Choosing which form factor to use – pluggable or embedded – is largely based on the interface density required. "Certain customers prefer field plugability [of CXP] with its pay-as-you-go and ease of installation features, but are limited on port density due to the number of CXP transceivers that can physically fit on a 19-inch board," said Sharon Hall, product line manager for embedded optics at Avago Technologies. 
Up to 14 CXPs can fit onto a 19-inch board. In contrast some 50 to 100 transmit and receive MiniPod pairs can fit on the 19-inch board. "You have the whole board space to work with," said Hall.
Several vendors have made 25Gbps optical announcements recently. Finisar has demonstrated its board mounted optical assembly that it says can operate at channel speeds of 10, 12, 14, 25 and 28Gbps, while silicon photonics vendors, Luxtera and Kotura, have announced 4x25Gbps optical engines.

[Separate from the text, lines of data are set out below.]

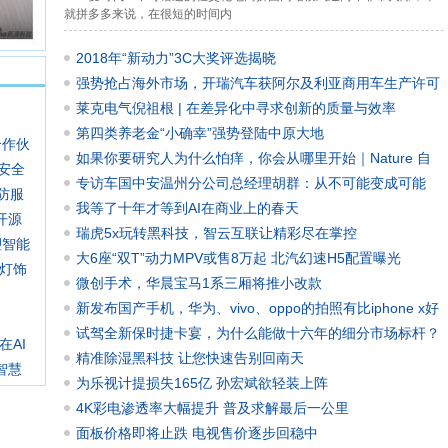
就拼多多来说，在很短的时间内
2018年“新动力”3C大奖评选揭晓
强势抢占海外市场，开瑞汽车获阿尔及利亚商用车生产许可
莱克电气倪祖根 | 在差异化中寻求创新的质量与效率
第四类养老金“小确幸”强势登陆中原大地
合作伙
如果你要研究人为什么怕痒，你会从哪里开始｜Nature 自
网安全
然科研
专访车国中安温州分公司总经理胡群：从不可能变成可能
防服
我等了十年才等到AI在商业上的春天
合开源
瑞虎5x玩转黑科技，智云互联让精彩尽在掌控
重塑智能
大6座“双T”动力MPV或售8万起 北汽幻速H5配置曝光
灯饰
微创手术，华晨宝马1系三厢将推小改款
新发布国产手机，华为、vivo、oppo的拍照有比iphone x好
吗？
试驾全新保时捷卡宴，为什么能做十六年的细分市场标杆？
AI
精准除湿黑科技 让您快速告别回南天
智慧
为乐视计提损失165亿 孙宏斌欲轻装上阵
4K彩电渗透率大幅提升 普及求解最后一公里
面板价格即将止跌 电视售价逐步回稳中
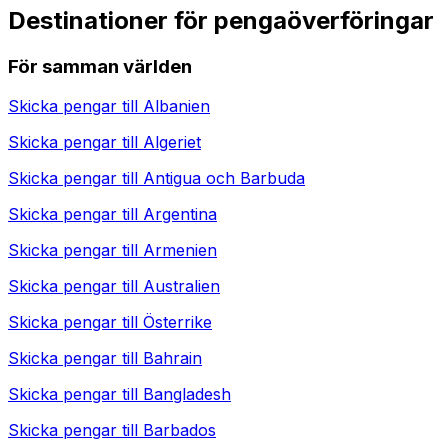
Destinationer för pengaöverföringar
För samman världen
Skicka pengar till
Albanien
Skicka pengar till
Algeriet
Skicka pengar till
Antigua och Barbuda
Skicka pengar till
Argentina
Skicka pengar till
Armenien
Skicka pengar till
Australien
Skicka pengar till
Österrike
Skicka pengar till
Bahrain
Skicka pengar till
Bangladesh
Skicka pengar till
Barbados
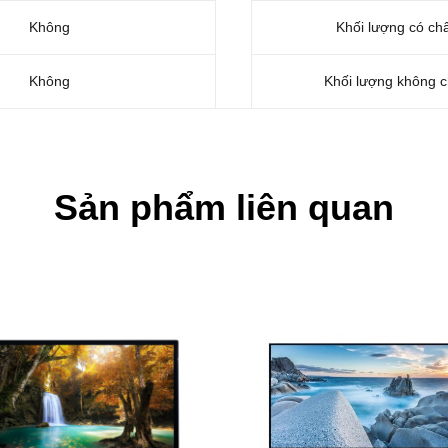
Không
Khối lượng có ch
Không
Khối lượng không c
Sản phẩm liên quan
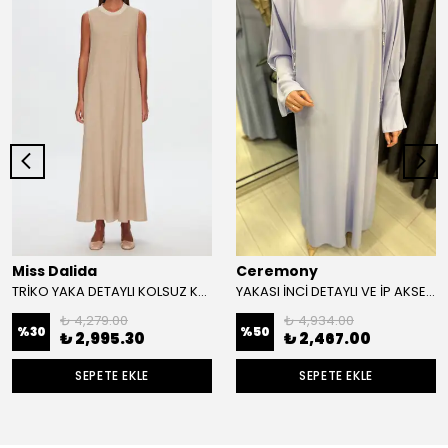
Miss Dalida
Ceremony
TRİKO YAKA DETAYLI KOLSUZ KETEN ELBİSE
YAKASI İNCİ DETAYLI VE İP AKSESUARLI KOLLARI ÜÇ FİLE DİKİŞLİ VİEN ELBİSE
₺ 4,279.00
₺ 4,934.00
%
30
%
50
₺ 2,995.30
₺ 2,467.00
SEPETE EKLE
SEPETE EKLE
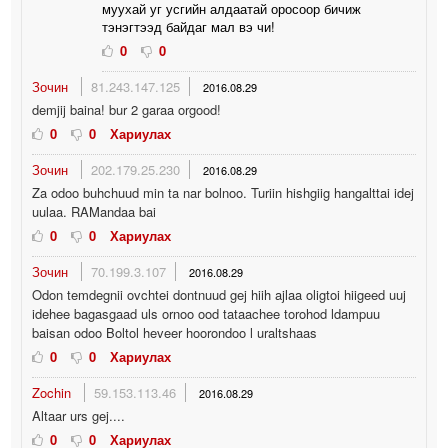
муухай уг усгийн алдаатай оросоор бичиж
тэнэгтээд байдаг мал вэ чи!
0
0
Зочин
81.243.147.125
2016.08.29
demjij baina! bur 2 garaa orgood!
0
0
Хариулах
Зочин
202.179.25.230
2016.08.29
Za odoo buhchuud min ta nar bolnoo. Turiin hishgiig hangalttai idej
uulaa. RAMandaa bai
0
0
Хариулах
Зочин
70.199.3.107
2016.08.29
Odon temdegnii ovchtei dontnuud gej hiih ajlaa oligtoi hiigeed uuj
idehee bagasgaad uls ornoo ood tataachee torohod ldampuu
baisan odoo Boltol heveer hoorondoo l uraltshaas
0
0
Хариулах
Zochin
59.153.113.46
2016.08.29
Altaar urs gej....
0
0
Хариулах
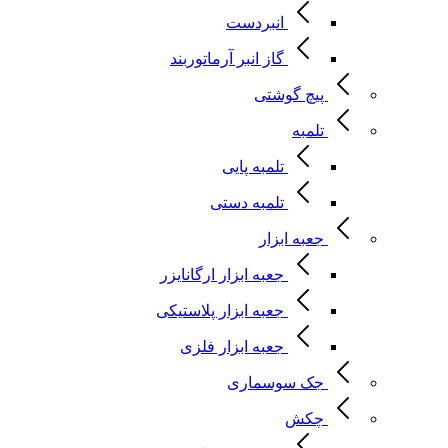
انبردست
گاز انبر آرماتوربند
پیچ گوشتی
تلمبه
تلمبه پایی
تلمبه دستی
جعبه ابزار
جعبه ابزار ارگانایزر
جعبه ابزار پلاستیکی
جعبه ابزار فلزی
جک سوسماری
چکش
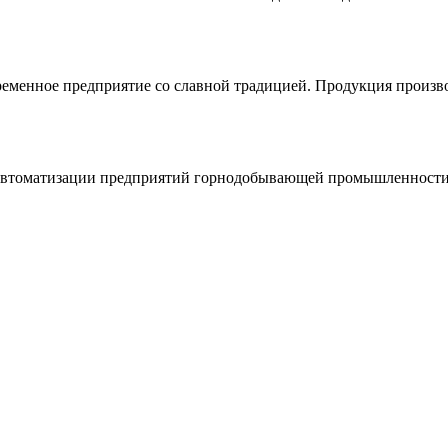
ременное предприятие со славной традицией. Продукция произв
 автоматизации предприятий горнодобывающей промышленности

OneChip Photonics is developing 4x25Gbps photonic integrated circuits for the 100GBASE-LR4 10km standard that can also address short and mid-reach applications 
However, Avago expects 10Gbps-based parallel optics to dominate the marketplace for several years yet. "People are underestimating what is going to be involved in doing 25 gigabit [channels]," said Hall. "Ten gigabit is going to last quite a bit longer because of the price point it provides."